When you think of the top all time Netflix show, what comes to mind? Is it Stranger Things? Wednesday? The Queen’s Gambit? One show that definitely belongs in that list is the Shonda Rhimes-produced smash Bridgerton. The source material, by the way, is a series of historical romance novels written by Julia Quinn. How involved was she in the show? Let’s find out.
The first season of Bridgerton debuted in Dec. of 2020. Bridgerton is a fictional take on the sexy and cutthroat world of aristocratic London high society. There are cavernous ballrooms and meticulously-manicured topiary in country estates. The thrust of the show centers around eight Bridgerton brothers and sisters searching for love in a complicated time.
Those siblings are: Hyacinth (Florence Hunt), Anthony (Jonathan Bailey), Benedict (Luke Thompson), Colin (Luke Newton), Daphne (Phoebe Dynevor), Eloise (Claudia Jessie), Francesca (Ruby Stokes, Hannah Dodd) and Gregory (Will Tilston).

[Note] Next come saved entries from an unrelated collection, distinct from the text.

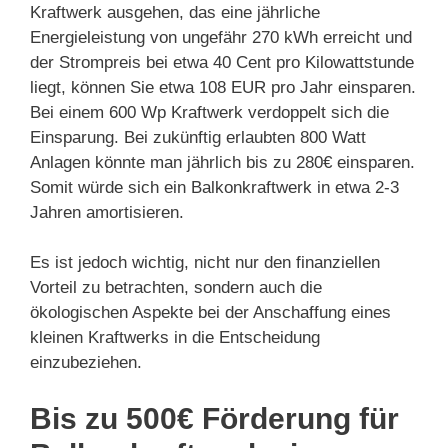
Kraftwerk ausgehen, das eine jährliche
Energieleistung von ungefähr 270 kWh erreicht und
der Strompreis bei etwa 40 Cent pro Kilowattstunde
liegt, können Sie etwa 108 EUR pro Jahr einsparen.
Bei einem 600 Wp Kraftwerk verdoppelt sich die
Einsparung. Bei zukünftig erlaubten 800 Watt
Anlagen könnte man jährlich bis zu 280€ einsparen.
Somit würde sich ein Balkonkraftwerk in etwa 2-3
Jahren amortisieren.
Es ist jedoch wichtig, nicht nur den finanziellen
Vorteil zu betrachten, sondern auch die
ökologischen Aspekte bei der Anschaffung eines
kleinen Kraftwerks in die Entscheidung
einzubeziehen.
Bis zu 500€ Förderung für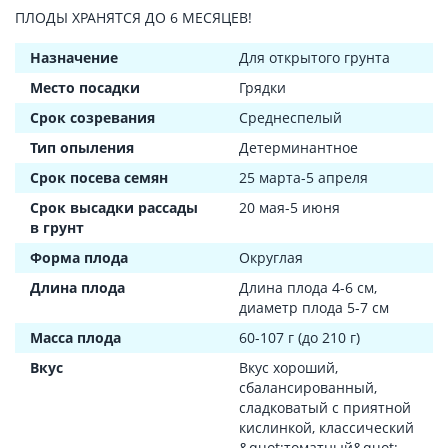
ПЛОДЫ ХРАНЯТСЯ ДО 6 МЕСЯЦЕВ!
Назначение
Для открытого грунта
Место посадки
Грядки
Срок созревания
Среднеспелый
Тип опыления
Детерминантное
Срок посева семян
25 марта-5 апреля
Срок высадки рассады
20 мая-5 июня
в грунт
Форма плода
Округлая
Длина плода
Длина плода 4-6 см,
диаметр плода 5-7 см
Масса плода
60-107 г (до 210 г)
Вкус
Вкус хороший,
сбалансированный,
сладковатый с приятной
кислинкой, классический
&quot;томатный&quot;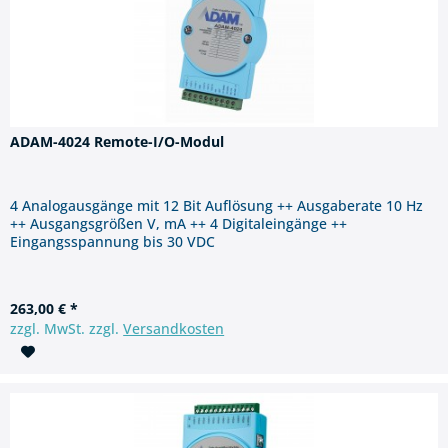
ADAM-4024 Remote-I/O-Modul
4 Analogausgänge mit 12 Bit Auflösung ++ Ausgaberate 10 Hz
++ Ausgangsgrößen V, mA ++ 4 Digitaleingänge ++
Eingangsspannung bis 30 VDC
263,00 € *
zzgl. MwSt. zzgl.
Versandkosten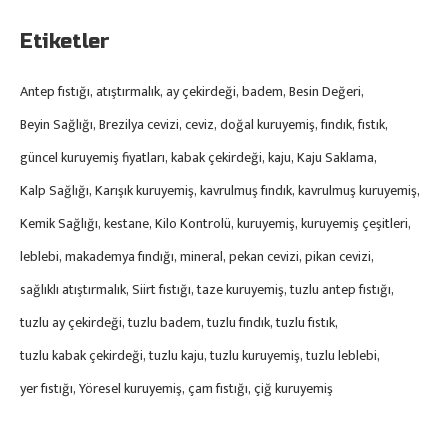
Etiketler
Antep fıstığı
atıştırmalık
ay çekirdeği
badem
Besin Değeri
Beyin Sağlığı
Brezilya cevizi
ceviz
doğal kuruyemiş
fındık
fıstık
güncel kuruyemiş fiyatları
kabak çekirdeği
kaju
Kaju Saklama
Kalp Sağlığı
Karışık kuruyemiş
kavrulmuş fındık
kavrulmuş kuruyemiş
Kemik Sağlığı
kestane
Kilo Kontrolü
kuruyemiş
kuruyemiş çeşitleri
leblebi
makademya fındığı
mineral
pekan cevizi
pikan cevizi
sağlıklı atıştırmalık
Siirt fıstığı
taze kuruyemiş
tuzlu antep fıstığı
tuzlu ay çekirdeği
tuzlu badem
tuzlu fındık
tuzlu fıstık
tuzlu kabak çekirdeği
tuzlu kaju
tuzlu kuruyemiş
tuzlu leblebi
yer fıstığı
Yöresel kuruyemiş
çam fıstığı
çiğ kuruyemiş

Season 1 of the show not only exceeded Netflix expectations, it shattered them. After its debut, Bridgerton became the streamer’s biggest show ever. A breathtaking 82 million global households tuned in to the show. Netflix had optimistically predicted 63 million. That record was eventually overcome by shows like Wednesday and Dahmer: Monster: The Jeffrey Dahmer Story. However, it’s currently the Top 4 show of all time.
Season 2 released on March 25, 2022 and pulled in similar numbers, making the show a bonafide cultural phenomenon. Author Julia Quinn told EW back when the show premiered that the whole process of making it was “very long.”
“Just waiting and keeping my mouth shut was really hard. Because it’s so exciting. You want to tell everybody, but you can’t. But after getting production going, it has just been uniformly positive and fabulous. The scripts have been amazing. As a writer, it’s so fascinating to me to see how they are adapting it.”
In terms of how she participated in the scripts, Quinn said she acts as a consultant of sorts and was sent “mostly very small things like, ‘This person, she called ‘Sir’ this, not ‘Lord’ this,’ very technical details. In terms of the stories and the emotions of the characters, everything has been spot on.”
More recently, and after she had a chance to bask in the shows incredible success, Quinn said the show “was a fairytale story of everything going right.” She said every stage of production was carefully prepared and that producers had obviously read the books and were passionate about these characters. “They were crystal clear about which books and which characters they wanted,” she said. Everything about it was fabulous, beyond my wildest dreams.” Now that we know how Quinn feels about the whole thing, let’s see what producers have to say about working with her.
Producer Shonda Rhimes said she took some “essential liberties” with the show. The rumors that Queen Charlotte was of African descent, she said, “opened a door in my mind through which the show came to be: not fantasy, just an alternate reality, an alternate version of history.”
That made the show “very interesting” and allowed writers to not make race the main thing and focus more on the more salacious aspects of the show, like “pleasure, sex and love.”
Of course, Rhimes and Quinn recently collaborated on the companion novel Queen Charlotte, which gives some insight into the Queen’s relationship with King George III. When it came to Charlotte’s race and gender, Quinn said she was happy to trust the direction Rhimes was going.
“I really was following her lead there. Another thing to remember, too, about Charlotte — and this was Shonda’s idea — is that when Charlotte gets there, she doesn’t even realize that there’s something revolutionary about that. … It’s really just trying to get that sense of finding your place in a society that has not been historically made room for you.”
Producer Betsy Beers was a little more descriptive about Quinn’s involvement, calling her an “amazing collaborator” that’s very “enthusiastic and supportive.”
Quinn, she explained, is a “constant resource” along with “all the historians and experts who have been able to school us in the manners of the time.” That structure is what allows the producer and writers some latitude “to be free.”